The same question has to be answered at multiple levels of detail. Take “which model should I use?”:

  • Settings: model: claude — pick a provider by name, done
  • Configurations: primary: claude-sonnet-4-6, fallback: claude-haiku-4-5 — specific models, fallback strategy
  • Options: temperature: 0.7, max_tokens: 4096, timeout: 120s — sampling and request tuning

Each tier is sufficient on its own. A user who only sets settings.model gets sensible defaults for everything else. A developer who needs to tune options.models.temperature still inherits the provider from settings.model.

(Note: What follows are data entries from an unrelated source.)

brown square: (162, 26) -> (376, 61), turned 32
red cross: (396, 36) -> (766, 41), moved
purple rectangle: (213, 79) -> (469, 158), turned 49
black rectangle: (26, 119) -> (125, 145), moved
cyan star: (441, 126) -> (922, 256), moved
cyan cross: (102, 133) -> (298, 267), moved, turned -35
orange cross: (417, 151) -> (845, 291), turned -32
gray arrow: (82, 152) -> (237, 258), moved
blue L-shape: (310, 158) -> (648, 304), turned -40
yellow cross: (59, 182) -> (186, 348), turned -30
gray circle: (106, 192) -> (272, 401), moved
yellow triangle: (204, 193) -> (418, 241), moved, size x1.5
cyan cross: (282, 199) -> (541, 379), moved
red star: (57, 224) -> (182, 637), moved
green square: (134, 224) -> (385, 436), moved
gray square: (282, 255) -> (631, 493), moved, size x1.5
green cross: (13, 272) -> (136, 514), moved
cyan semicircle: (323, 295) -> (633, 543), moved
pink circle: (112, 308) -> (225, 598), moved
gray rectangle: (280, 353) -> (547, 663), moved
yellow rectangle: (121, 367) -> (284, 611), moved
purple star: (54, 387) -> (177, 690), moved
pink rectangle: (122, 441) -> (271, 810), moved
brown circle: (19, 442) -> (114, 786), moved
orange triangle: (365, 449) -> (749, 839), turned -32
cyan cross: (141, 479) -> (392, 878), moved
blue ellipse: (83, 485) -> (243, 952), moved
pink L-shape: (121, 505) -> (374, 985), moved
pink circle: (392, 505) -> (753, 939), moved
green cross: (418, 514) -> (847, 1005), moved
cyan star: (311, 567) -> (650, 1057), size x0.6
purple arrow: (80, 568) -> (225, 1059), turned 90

At startup, values are resolved in this order:

  1. Built-in defaults
  2. options: section
  3. configurations: section (overrides options)
  4. settings: section (overrides configurations)
  5. Environment variables (AIBUTLER_*)
  6. Command-line flags

Later sources win. This means you can leave configurations.models.primary unset and let settings.model drive the whole model stack.

Plugins declare their own parameters using the same three tiers in their manifest:

name: weather-plugin
parameters:
settings:
default_location: "Madrid"
units: metric
configurations:
providers: [openweathermap, meteostat]
cache_ttl_minutes: 15
options:
http_timeout_seconds: 10
retry_count: 3

The plugin management UI shows the right parameters at the right disclosure level — end users see default_location, developers see http_timeout_seconds.